- Genre: Late-night talk show/comedy
- Starring: Dennis Miller
- Announcer: Nick Bakay
- Music by: Bandleader Andy Summers (January–February); David Goldblatt (February–July)
- Composer: Andy Summers
- Country of origin: United States
- No. of seasons: 1
- No. of episodes: 125

Production
- Production locations: KTLA-TV Hollywood, California
- Running time: 60 minutes
- Production companies: Brillstein-Grey Productions (1992) (season 1) Brillstein-Grey Entertainment (1992) (season 1) Tribune Entertainment

Original release
- Network: syndication
- Release: January 20 – July 24, 1992

Related
- Dennis Miller Live, The Dennis Miller Show (radio)

= The Dennis Miller Show =

The Dennis Miller Show is an American syndicated late-night talk show created by and starring comedian Dennis Miller. The show launched in January 1992 and was hosted by the former Saturday Night Live Weekend Update anchor as an attempt by syndicator Tribune Entertainment Company to carve out a niche in the late-night television landscape; an opportunity to do so was anticipated due to Johnny Carson's retirement from The Tonight Show that May and his replacement by Jay Leno. Miller's show was unable to build a significant audience, however, and was cancelled after seven months.

The show was taped at Tribune's KTLA Studios, 5800 Sunset Boulevard in Hollywood.

==Background==
===1989—1992 American late-night TV landscape===
From the January 1989 launch of Arsenio Hall's Paramount-syndicated late-night show, its immediate ability to carve out a niche and compete against the legacy late night leader, Johnny Carson's Tonight Show on NBC, turned a lot of heads. Having observed Hall's and Paramount's success with younger viewers as well as in attracting an audience entirely new to late night, the Chicago-based first-run syndicator Tribune Entertainment Company (that had mostly been known for its daytime programs Geraldo and The Joan Rivers Show) felt the conditions for a competitive entry of their own in the late night race—an arena dominated by Carson for decades—were finally in place.

In 1990, Tribune Entertainment Company pursued Garry Shandling for a syndicated late-night talk show through the performer's representative talent agency, Brillstein-Grey Entertainment. When Shandling turned the offer down, Brillsten-Grey recommended Dennis Miller, another one of their clients.

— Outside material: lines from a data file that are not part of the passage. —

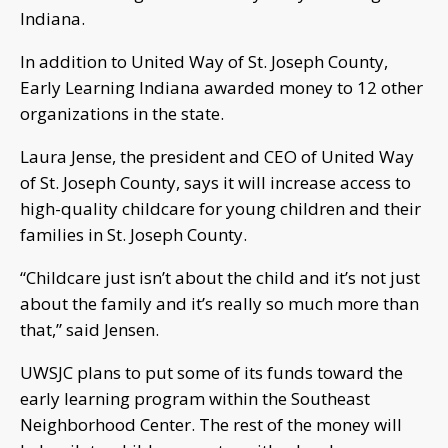
Indiana.
In addition to United Way of St. Joseph County,
Early Learning Indiana awarded money to 12 other
organizations in the state.
Laura Jense, the president and CEO of United Way
of St. Joseph County, says it will increase access to
high-quality childcare for young children and their
families in St. Joseph County.
“Childcare just isn’t about the child and it’s not just
about the family and it’s really so much more than
that,” said Jensen.
UWSJC plans to put some of its funds toward the
early learning program within the Southeast
Neighborhood Center. The rest of the money will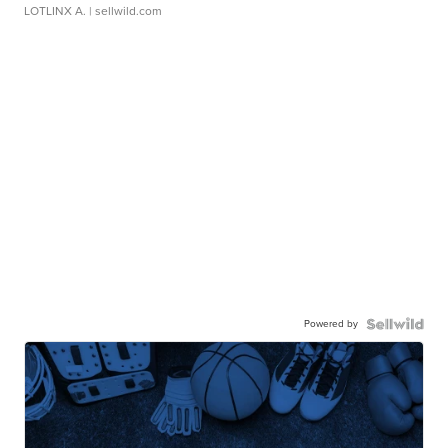
LOTLINX A.
| sellwild.com
Powered by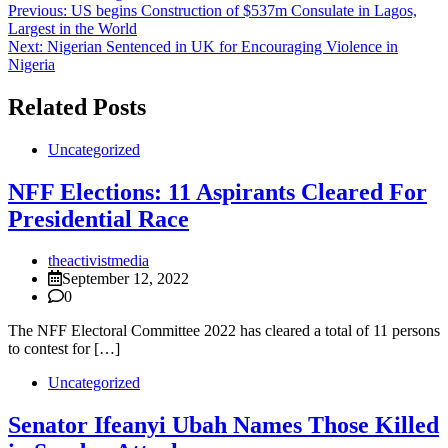
Post
Previous:
US begins Construction of $537m Consulate in Lagos,
Largest in the World
navigation
Next:
Nigerian Sentenced in UK for Encouraging Violence in
Nigeria
Related Posts
Uncategorized
NFF Elections: 11 Aspirants Cleared For
Presidential Race
theactivistmedia
September 12, 2022
0
The NFF Electoral Committee 2022 has cleared a total of 11 persons
to contest for […]
Uncategorized
Senator Ifeanyi Ubah Names Those Killed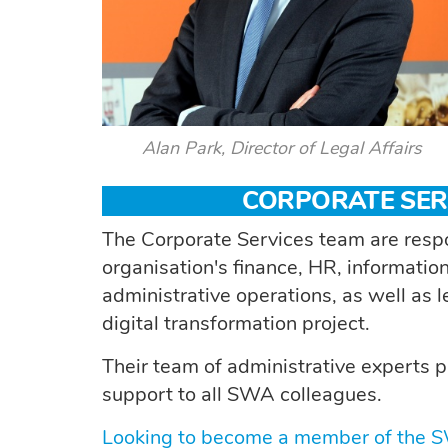
Alan Park, Director of Legal Affairs
CORPORATE SER
The Corporate Services team are respo
organisation's finance, HR, informat
administrative operations, as well as
digital transformation project.
Their team of administrative experts p
support to all SWA colleagues.
Looking to become a member of the 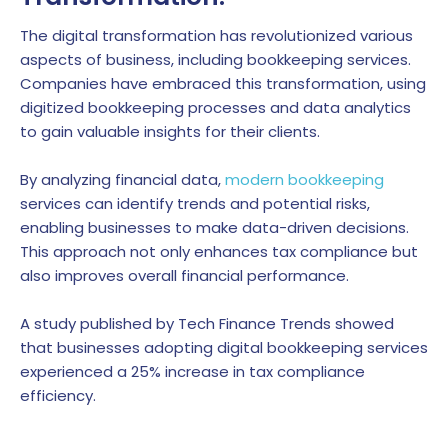
The digital transformation has revolutionized various
aspects of business, including bookkeeping services.
Companies have embraced this transformation, using
digitized bookkeeping processes and data analytics
to gain valuable insights for their clients.
By analyzing financial data,
modern bookkeeping
services can identify trends and potential risks,
enabling businesses to make data-driven decisions.
This approach not only enhances tax compliance but
also improves overall financial performance.
A study published by Tech Finance Trends showed
that businesses adopting digital bookkeeping services
experienced a 25% increase in tax compliance
efficiency.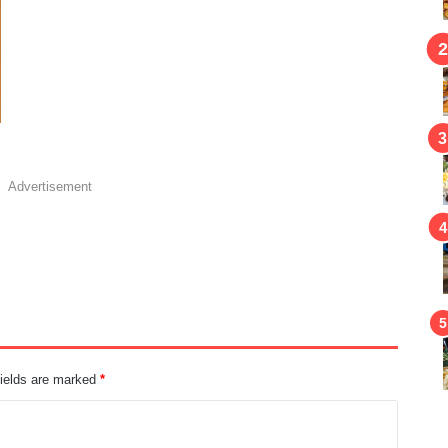
Advertisement
fields are marked
*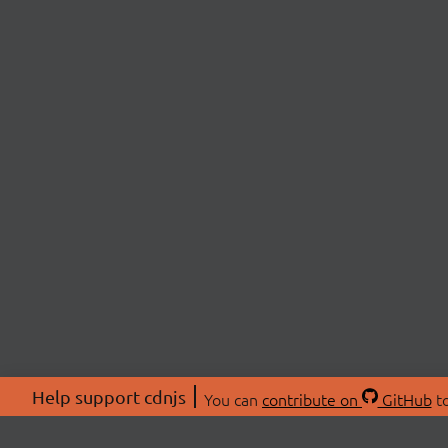
Help support cdnjs
You can
contribute on
GitHub
to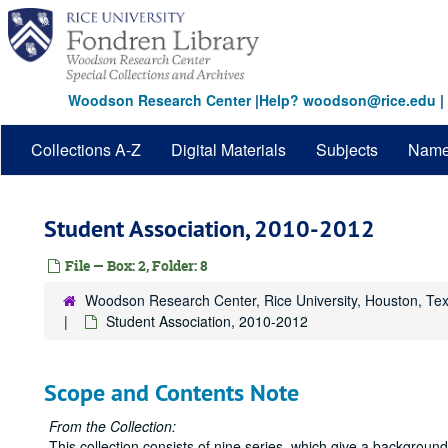
Skip
to
main
content
Woodson Research Center
|
Help? woodson@rice.edu
|
Collections A-Z
Digital Materials
Subjects
Nam
Student Association, 2010-2012
File — Box: 2, Folder: 8
Woodson Research Center, Rice University, Houston, Te
Student Association, 2010-2012
Scope and Contents Note
From the Collection:
This collection consists of nine series, which give a backgrou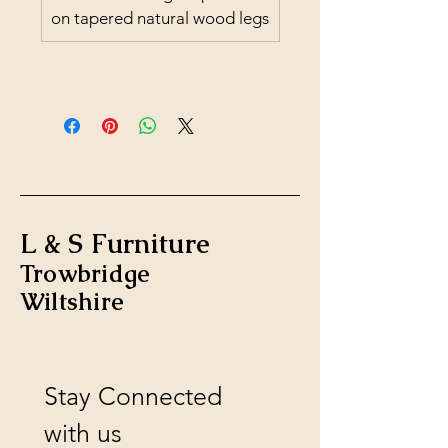
on tapered natural wood legs
L & S Furniture
Trowbridge
Wiltshire
Stay Connected 
with us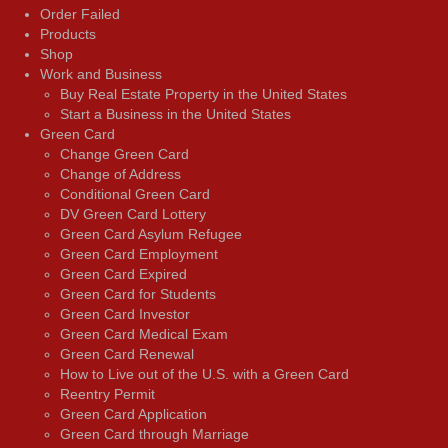
Order Failed
Products
Shop
Work and Business
Buy Real Estate Property in the United States
Start a Business in the United States
Green Card
Change Green Card
Change of Address
Conditional Green Card
DV Green Card Lottery
Green Card Asylum Refugee
Green Card Employment
Green Card Expired
Green Card for Students
Green Card Investor
Green Card Medical Exam
Green Card Renewal
How to Live out of the U.S. with a Green Card
Reentry Permit
Green Card Application
Green Card through Marriage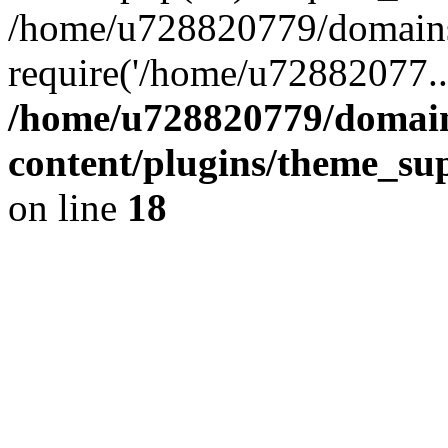
/home/u728820779/domains/
require('/home/u72882077..
/home/u728820779/domain
content/plugins/theme_su
on line
18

The drive for Tribune to shift preparations for their planned new show into higher gear increased in May 1991, when Johnny Carson announced he would be retiring from The Tonight Show one year later. As NBC announced its decision that Jay Leno would take Carson's place, and since the time slot was at that point only contested by The Arsenio Hall Show, Tribune felt that if Leno could not hold onto Carson's audience they might migrate to a newer show. Thirty-seven-year-old stand-up comedian and television performer Miller—finishing up the 1990-91 season, his sixth, on NBC's Saturday Night Live weekly sketch comedy series where he had primarily been hosting the Weekend Update satirical news segment—was approached with a Monday-through-Friday late-night show offer whereby Tribune Entertainment would distribute the new program and Miller would co-produce it with the Brillstein-Grey Company. Miller and the others involved felt even more secure in their position when Leno was picked to replace Carson over Late Night host David Letterman, who would eventually end up getting his own show at CBS, Late Show with David Letterman.

==History==
===Early days===
On January 20, 1992, following his departure from Saturday Night Live, Miller launched the late-night TV talk show The Dennis Miller Show, syndicated by Tribune Entertainment. The Dennis Miller Show continued in the tradition of "alternative" talk shows, starting with Late Night with David Letterman, which debuted on NBC in 1982. The show remained faithful to the classic talk-show format with a desk and three or four guests a night, while Miller carried forward the spirit of his SNL Weekend Update with a newscast segment that aired on Fridays. In support of the show's premiere, Tribune made use of extensive advertising in trade publications and on-air promotions and also used a billboard promotion on Sunset Boulevard.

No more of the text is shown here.